New Zealand government plans to ease abortion restrictions
WELLINGTON, New Zealand (AP) — New Zealand's government announced Monday that it plans changes to the country's abortion laws that would treat the procedure as a health issue rather than a crime.
While abortions have been available in New Zealand for decades, the procedure is still regulated under the Crimes Act which came into force in 1961. Many say that presents unnecessary obstacles for women who are seeking abortions.
In order to get an abortion under the current law, women must be able to prove to their doctor that their pregnancy presents a danger to their physical or mental health.
The proposed new law would remove that requirement for women who are up to 20 weeks pregnant. For those more than 20 weeks pregnant, a doctor or health practitioner would still need to approve the procedure.
Justice Minister Andrew Little said the changes would bring New Zealand into line with many other developed nations.
The proposed new law would also allow anti-abortion activists to be banned from campaigning near abortion clinics if they were harassing patients.
"Approaching a women going to an abortion clinic and throwing leaflets and pamphlets in their face, or chanting various dreadful epithets about them for taking that health measure I think is totally inappropriate in what is already a very stressful time," Little said.
Jackie Edmond, the chief executive of Family Planning, New Zealand's largest referrer of women to abortion services, said the proposed law was a huge step forward.
"This has been a long time coming," she said.
Still, Edmond and others had hoped the proposed changes would go further and remove the need for women to face a legal test when seeking abortions after 20 weeks of pregnancy.
Christian lobby group Family First said it was "shocked and dismayed" with the proposed changes.
"The focus of this proposed abortion policy shift is entirely on women having a right to an abortion, but completely ignores both the status of the unborn child, and the wellbeing of the mother," spokeswoman Gina Sunderland said in a statement.
To come into effect, the bill will need to be approved by a majority of lawmakers following a six-month period of public consultation.

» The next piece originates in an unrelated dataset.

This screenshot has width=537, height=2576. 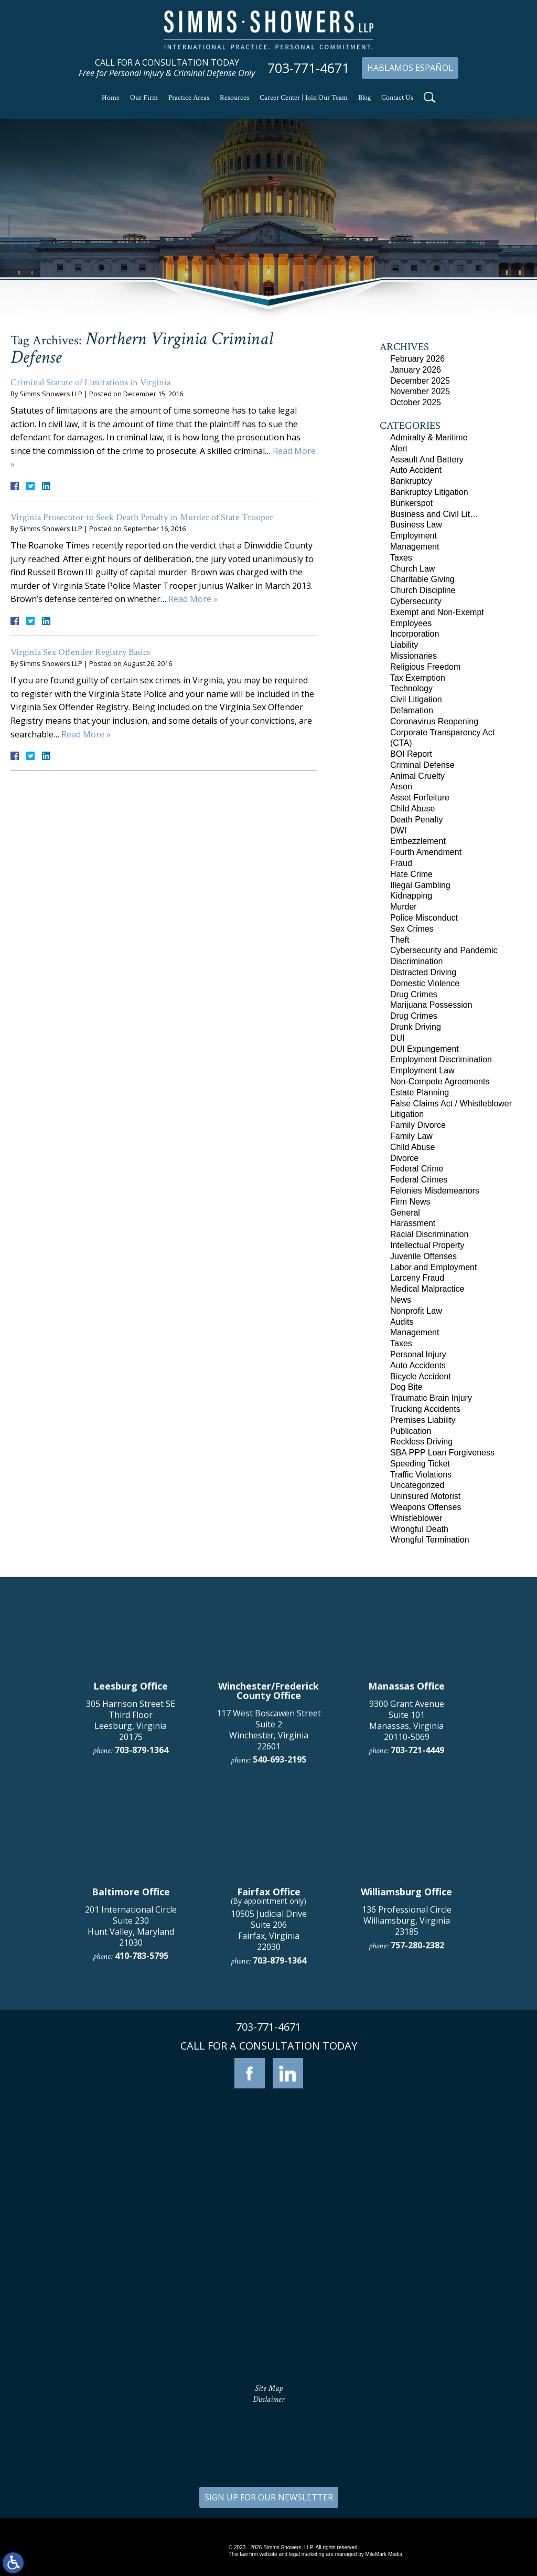 I want to click on Taxes, so click(x=401, y=557).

Lawmakers have been asked to vote on the bill in accordance with their conscience rather than strictly along partisan lines.
Statistics indicate the number of induced abortions in New Zealand, which has a population of 4.9 million people, peaked at more than 18,000 in 2003 and has fallen steadily since then to 13,000 last year. Edmond said the decrease was due to more reliable contraception and better sexuality education.
Little said he didn't expect abortion rates to increase as a result of the proposed changes, although said women may seek to have abortions earlier in their pregnancies.
Prime Minister Jacinda Ardern said that bringing the issue to a vote fulfilled a campaign promise.
"I made a pledge during the election that I would bring this issue to Parliament and we are doing that, and as I say, this is the furthest this issue has gone since the 1970s," Ardern said. "But now it is in the hands of individual members of Parliament."